BEGIN Dataset entries

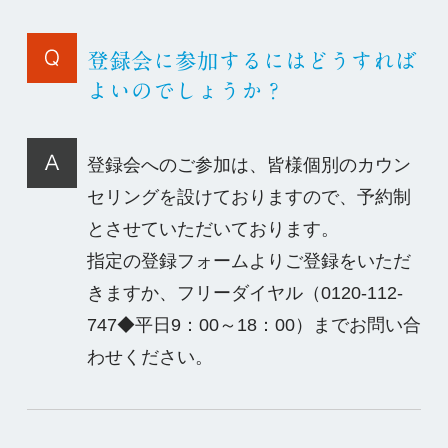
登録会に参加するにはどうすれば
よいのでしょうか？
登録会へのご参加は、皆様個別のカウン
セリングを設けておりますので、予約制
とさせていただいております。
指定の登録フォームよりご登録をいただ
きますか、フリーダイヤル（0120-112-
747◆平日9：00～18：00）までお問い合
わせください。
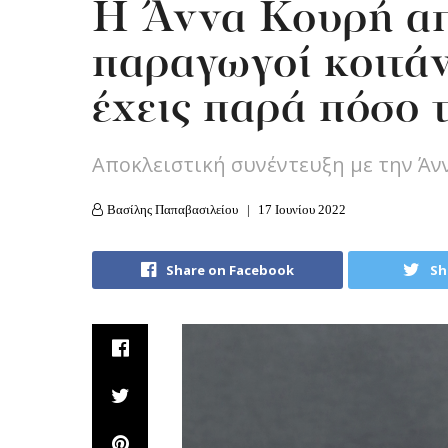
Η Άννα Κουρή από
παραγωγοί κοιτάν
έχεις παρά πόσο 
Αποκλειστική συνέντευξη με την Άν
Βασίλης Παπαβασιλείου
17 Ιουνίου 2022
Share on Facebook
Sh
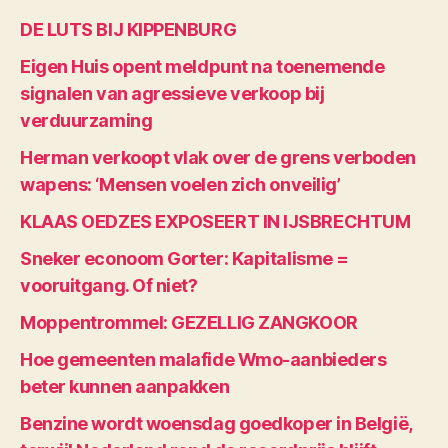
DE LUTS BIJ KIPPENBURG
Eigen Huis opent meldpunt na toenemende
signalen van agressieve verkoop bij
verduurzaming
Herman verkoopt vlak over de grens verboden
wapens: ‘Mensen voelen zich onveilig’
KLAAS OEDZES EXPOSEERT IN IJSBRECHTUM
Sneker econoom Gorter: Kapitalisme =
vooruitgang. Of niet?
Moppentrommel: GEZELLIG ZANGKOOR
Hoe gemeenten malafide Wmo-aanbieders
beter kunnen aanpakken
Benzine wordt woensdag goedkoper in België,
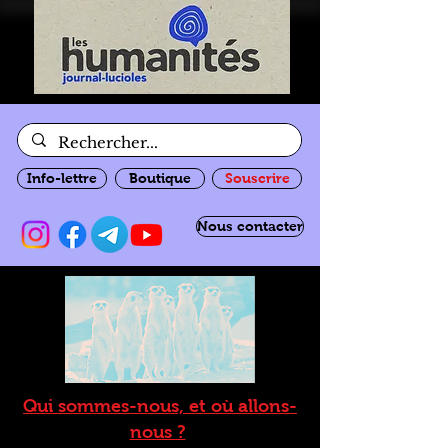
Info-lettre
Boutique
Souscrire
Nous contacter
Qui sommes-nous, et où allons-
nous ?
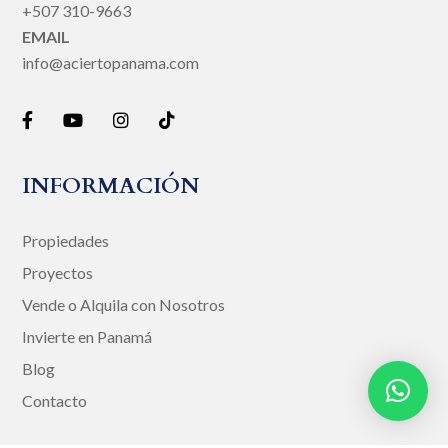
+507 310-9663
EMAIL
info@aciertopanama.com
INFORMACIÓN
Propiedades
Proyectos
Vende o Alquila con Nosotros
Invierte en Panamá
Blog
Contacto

END Dataset entries
BEGIN Dataset entries

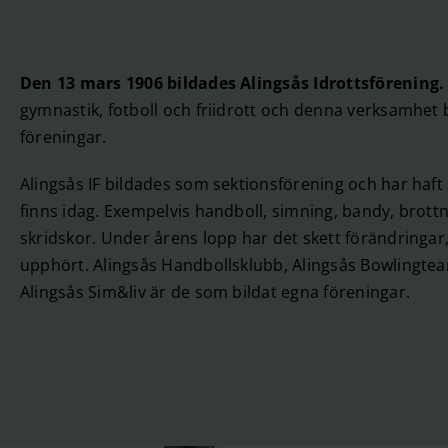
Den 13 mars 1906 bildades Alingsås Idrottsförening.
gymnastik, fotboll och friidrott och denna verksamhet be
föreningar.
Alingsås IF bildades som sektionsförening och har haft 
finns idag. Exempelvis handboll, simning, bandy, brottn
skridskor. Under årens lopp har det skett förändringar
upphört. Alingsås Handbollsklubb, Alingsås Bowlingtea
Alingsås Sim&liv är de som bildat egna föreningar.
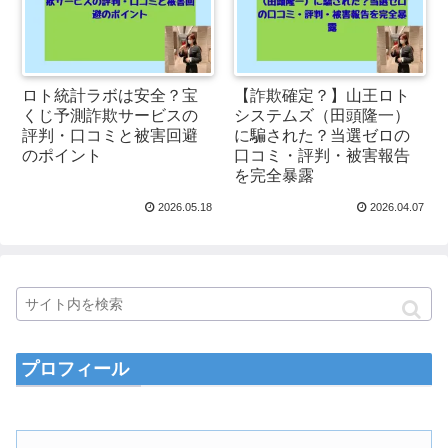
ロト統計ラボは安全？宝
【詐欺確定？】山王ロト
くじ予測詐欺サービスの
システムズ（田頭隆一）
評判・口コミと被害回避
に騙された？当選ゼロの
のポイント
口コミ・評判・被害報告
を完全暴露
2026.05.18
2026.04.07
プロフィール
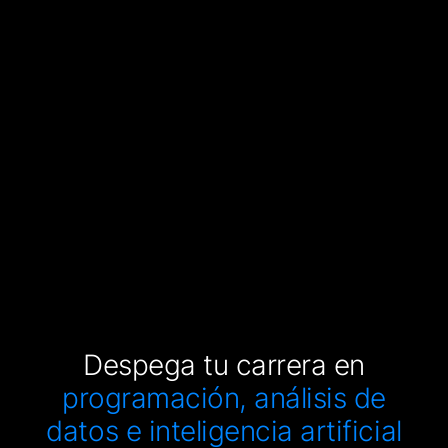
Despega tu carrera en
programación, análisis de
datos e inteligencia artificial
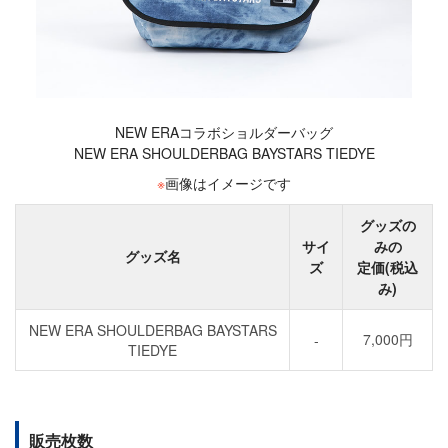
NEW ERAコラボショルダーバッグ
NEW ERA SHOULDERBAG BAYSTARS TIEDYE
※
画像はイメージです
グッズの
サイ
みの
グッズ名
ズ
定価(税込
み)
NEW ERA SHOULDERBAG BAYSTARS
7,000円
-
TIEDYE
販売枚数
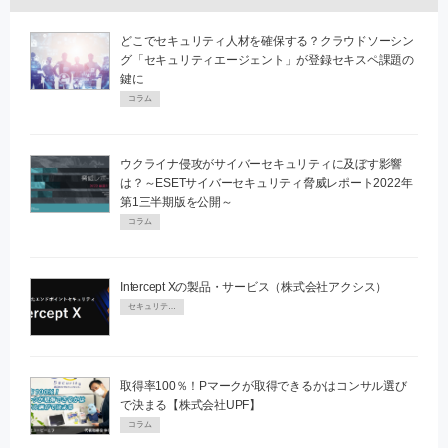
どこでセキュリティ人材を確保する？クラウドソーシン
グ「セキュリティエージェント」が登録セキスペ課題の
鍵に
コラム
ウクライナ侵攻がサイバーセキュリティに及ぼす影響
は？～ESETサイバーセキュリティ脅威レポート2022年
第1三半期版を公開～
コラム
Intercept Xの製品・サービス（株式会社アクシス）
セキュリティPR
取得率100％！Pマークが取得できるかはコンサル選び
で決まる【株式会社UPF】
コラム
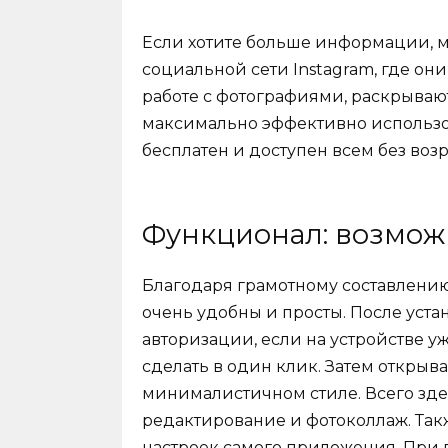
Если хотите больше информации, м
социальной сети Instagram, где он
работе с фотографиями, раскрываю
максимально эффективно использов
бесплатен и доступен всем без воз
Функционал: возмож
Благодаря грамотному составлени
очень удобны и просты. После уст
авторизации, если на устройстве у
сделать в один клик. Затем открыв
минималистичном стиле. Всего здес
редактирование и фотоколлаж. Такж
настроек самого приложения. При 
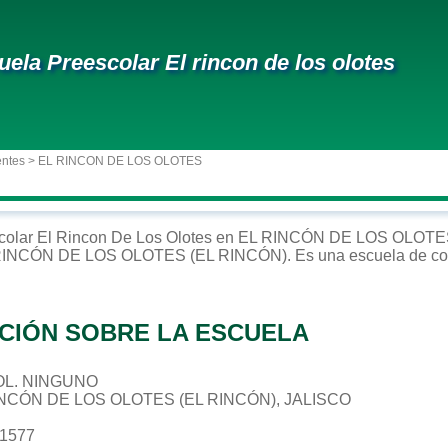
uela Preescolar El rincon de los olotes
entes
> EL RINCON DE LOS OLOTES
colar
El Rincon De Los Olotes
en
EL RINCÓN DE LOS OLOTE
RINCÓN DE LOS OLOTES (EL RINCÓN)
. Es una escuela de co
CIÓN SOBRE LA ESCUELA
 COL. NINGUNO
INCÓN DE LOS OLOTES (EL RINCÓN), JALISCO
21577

END Dataset entries

**About this task**. Within these entries, output exactly the lines starting at the one with "登録会に参加するにはどうすれば" and finishing at the one with "vooruitgang. Of niet?". Leave pictures out of the output.

**Output below**.
登録会に参加するにはどうすれば
よいのでしょうか？
登録会へのご参加は、皆様個別のカウン
セリングを設けておりますので、予約制
とさせていただいております。
指定の登録フォームよりご登録をいただ
きますか、フリーダイヤル（0120-112-
747◆平日9：00～18：00）までお問い合
わせください。
Η Άννα Κουρή από
παραγωγοί κοιτάν
έχεις παρά πόσο 
Αποκλειστική συνέντευξη με την Άν
Βασίλης Παπαβασιλείου
17 Ιουνίου 2022
Share on Facebook
Sh
DE LUTS BIJ KIPPENBURG
Eigen Huis opent meldpunt na toenemende
signalen van agressieve verkoop bij
verduurzaming
Herman verkoopt vlak over de grens verboden
wapens: ‘Mensen voelen zich onveilig’
KLAAS OEDZES EXPOSEERT IN IJSBRECHTUM
Sneker econoom Gorter: Kapitalisme =
vooruitgang. Of niet?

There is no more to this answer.